R. N: Aunque uno piense que la naturaleza humana es mala ― y creo que es difícil decidirlo ― puede replicarse que la única manera en que ésta puede mejorarse es permitiendo que se desarrolle libremente. Si se la limita constantemente, la gente nunca aprenderá cómo ser mejor, y será necesario seguir oprimiéndola. Esto no quiere decir que no se pudieran establecer algunas restricciones ― por ejemplo, leyes contra el asesinato ― destinadas a impedir que unas personas opriman a otras y abusen de ellas. No es necesario creer que la naturaleza humana es buena para confiar en que los buenos potenciales se desarrollan mejor mientras menos limitaciones tengan. Existe, sin embargo, una tercera posición, que propone que la naturaleza humana es neutra, puede ir en cualquier dirección, y no tiene una tendencia inherente.

R. N: La primera vez que leí esto fue en The Affluent Society de John Kenneth Galbraith, que describe el deseo de cosas creadas por la publicidad. Creo que, de una u otra manera, la mayoría de mis deseos son artificiales. No creo que sea particularmente natural, por ejemplo, que yo quiera leer a Proust. Hay mucho de la cultura que a uno al principio no le gusta.

O. P: ¡Tampoco Proust consideraba que fuese natural leerlo!

R. N: No sólo no nacemos con el instinto de las altas formas de la música, la literatura, etc., sino que, en buena medida, nos apegamos a algo que en principio no nos gusta sólo porque la gente dice que debiera gustarnos. Es un grupo muy selecto el que opina que sólo debiera apreciarse la alta cultura.

O. P: Hay que pedirle a los medios de comunicación que respondan a las diferentes necesidades de la sociedad con mayor equidad. Es muy importante que haya rock and roll y circo, y lo demás, pero no es menos importante que a un grupo de personas le guste escuchar poesía o ver Hamlet.

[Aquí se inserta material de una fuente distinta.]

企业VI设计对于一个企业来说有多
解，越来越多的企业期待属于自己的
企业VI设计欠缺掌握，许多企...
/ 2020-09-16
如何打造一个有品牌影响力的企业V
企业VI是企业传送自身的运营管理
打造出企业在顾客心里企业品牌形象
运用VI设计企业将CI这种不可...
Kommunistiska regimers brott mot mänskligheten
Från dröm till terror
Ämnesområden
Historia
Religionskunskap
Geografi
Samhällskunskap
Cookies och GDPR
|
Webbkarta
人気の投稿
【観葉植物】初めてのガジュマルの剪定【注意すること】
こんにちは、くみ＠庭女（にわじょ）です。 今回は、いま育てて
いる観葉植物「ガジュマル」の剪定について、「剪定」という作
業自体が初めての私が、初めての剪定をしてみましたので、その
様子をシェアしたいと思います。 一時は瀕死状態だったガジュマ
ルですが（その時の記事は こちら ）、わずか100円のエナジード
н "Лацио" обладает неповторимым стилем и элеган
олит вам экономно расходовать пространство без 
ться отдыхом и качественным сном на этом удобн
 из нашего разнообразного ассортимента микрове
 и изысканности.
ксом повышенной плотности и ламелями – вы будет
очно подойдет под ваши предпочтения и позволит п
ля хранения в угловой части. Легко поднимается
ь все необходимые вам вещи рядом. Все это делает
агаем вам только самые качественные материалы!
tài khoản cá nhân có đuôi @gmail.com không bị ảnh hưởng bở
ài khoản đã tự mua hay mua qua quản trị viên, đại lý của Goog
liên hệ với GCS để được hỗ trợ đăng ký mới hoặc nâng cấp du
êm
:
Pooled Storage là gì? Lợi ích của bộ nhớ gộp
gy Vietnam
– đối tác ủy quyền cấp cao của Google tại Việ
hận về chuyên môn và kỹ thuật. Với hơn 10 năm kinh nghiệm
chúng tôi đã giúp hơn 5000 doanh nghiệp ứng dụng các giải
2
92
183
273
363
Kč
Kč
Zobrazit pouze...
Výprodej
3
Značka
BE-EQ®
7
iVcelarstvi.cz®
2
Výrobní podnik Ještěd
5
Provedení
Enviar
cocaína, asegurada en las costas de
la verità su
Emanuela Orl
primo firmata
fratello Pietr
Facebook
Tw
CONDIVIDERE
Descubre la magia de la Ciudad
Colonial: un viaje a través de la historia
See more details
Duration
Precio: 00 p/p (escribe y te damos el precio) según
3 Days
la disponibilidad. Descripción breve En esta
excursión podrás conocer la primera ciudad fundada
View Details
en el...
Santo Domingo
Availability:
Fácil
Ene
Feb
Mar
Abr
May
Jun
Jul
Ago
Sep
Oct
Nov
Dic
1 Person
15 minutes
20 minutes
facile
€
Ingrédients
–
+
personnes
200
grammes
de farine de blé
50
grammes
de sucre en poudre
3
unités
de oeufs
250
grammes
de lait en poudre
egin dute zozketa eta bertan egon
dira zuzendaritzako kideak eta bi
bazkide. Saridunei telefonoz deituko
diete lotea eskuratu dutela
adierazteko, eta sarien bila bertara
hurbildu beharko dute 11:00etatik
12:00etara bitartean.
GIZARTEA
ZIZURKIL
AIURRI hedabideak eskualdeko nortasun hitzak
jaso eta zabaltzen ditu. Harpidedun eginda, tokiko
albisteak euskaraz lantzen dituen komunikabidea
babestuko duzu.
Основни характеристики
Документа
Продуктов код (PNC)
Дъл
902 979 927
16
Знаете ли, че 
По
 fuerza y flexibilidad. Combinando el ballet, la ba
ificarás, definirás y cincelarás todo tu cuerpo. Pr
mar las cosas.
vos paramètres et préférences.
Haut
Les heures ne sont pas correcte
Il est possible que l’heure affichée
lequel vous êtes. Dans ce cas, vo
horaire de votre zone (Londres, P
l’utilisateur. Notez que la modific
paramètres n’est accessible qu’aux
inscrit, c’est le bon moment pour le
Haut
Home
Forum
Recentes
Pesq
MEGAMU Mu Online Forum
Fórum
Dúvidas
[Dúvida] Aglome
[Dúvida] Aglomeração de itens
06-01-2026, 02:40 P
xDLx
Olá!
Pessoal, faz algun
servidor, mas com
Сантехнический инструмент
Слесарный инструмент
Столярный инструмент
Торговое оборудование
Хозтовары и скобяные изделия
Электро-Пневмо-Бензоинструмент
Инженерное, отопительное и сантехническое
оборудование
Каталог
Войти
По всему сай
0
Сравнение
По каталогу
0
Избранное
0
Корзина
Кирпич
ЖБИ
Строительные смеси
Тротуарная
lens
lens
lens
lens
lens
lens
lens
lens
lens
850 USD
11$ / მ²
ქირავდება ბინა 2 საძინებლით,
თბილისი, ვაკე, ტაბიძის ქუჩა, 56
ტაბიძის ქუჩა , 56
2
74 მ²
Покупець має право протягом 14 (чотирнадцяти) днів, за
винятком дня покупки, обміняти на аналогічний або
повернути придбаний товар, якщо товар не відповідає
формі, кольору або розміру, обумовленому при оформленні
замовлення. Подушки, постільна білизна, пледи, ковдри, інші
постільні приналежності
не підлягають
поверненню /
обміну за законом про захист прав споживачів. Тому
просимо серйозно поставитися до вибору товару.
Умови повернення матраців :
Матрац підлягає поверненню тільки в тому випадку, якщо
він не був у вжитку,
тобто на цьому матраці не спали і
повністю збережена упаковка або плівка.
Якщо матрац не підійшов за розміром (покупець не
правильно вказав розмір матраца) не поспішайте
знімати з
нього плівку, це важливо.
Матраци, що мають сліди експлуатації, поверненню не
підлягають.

R. N: Yo pediría al gobierno que no limitara las posibilidades de los medios de comunicación. La televisión de hoy, por ejemplo, nos permite tener muchos canales. La programación debe depender de públicos que, por ser numerosos, la hacen rentable. A quienes estuvieran interesados, digamos, en un escritor poco conocido del Renacimiento, se les explicaría que el número de interesados en él no justifica la producción de un programa que lo tenga como tema principal.

O. P: Creo que ahora, con la facilidad de los video-cassettes y el cablevisión, ya existe la posibilidad de satisfacer las necesidades y deseos no sólo de las mayorías sino de las minorías.

R. N: De modo que usted afirma que la tecnología abre el camino para satisfacer los gustos de las minorías.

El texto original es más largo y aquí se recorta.